__Material provided__:
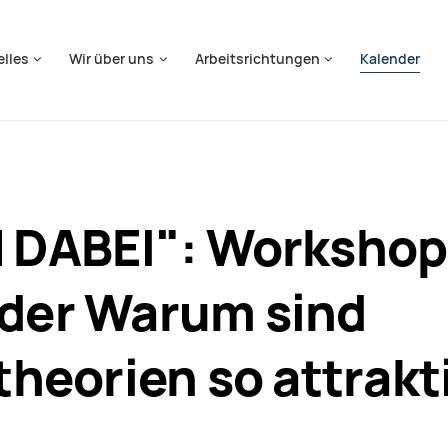
springen
elles
Wir über uns
Arbeitsrichtungen
Kalender
N DABEI": Workshop 
oder Warum sind
eorien so attrakti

__Aim of the exercise__:
Produce a verbatim copy of the listing, leaving out all pictures.

__The answer__:
springen
elles
Wir über uns
Arbeitsrichtungen
Kalender
N DABEI": Workshop 
oder Warum sind
eorien so attrakti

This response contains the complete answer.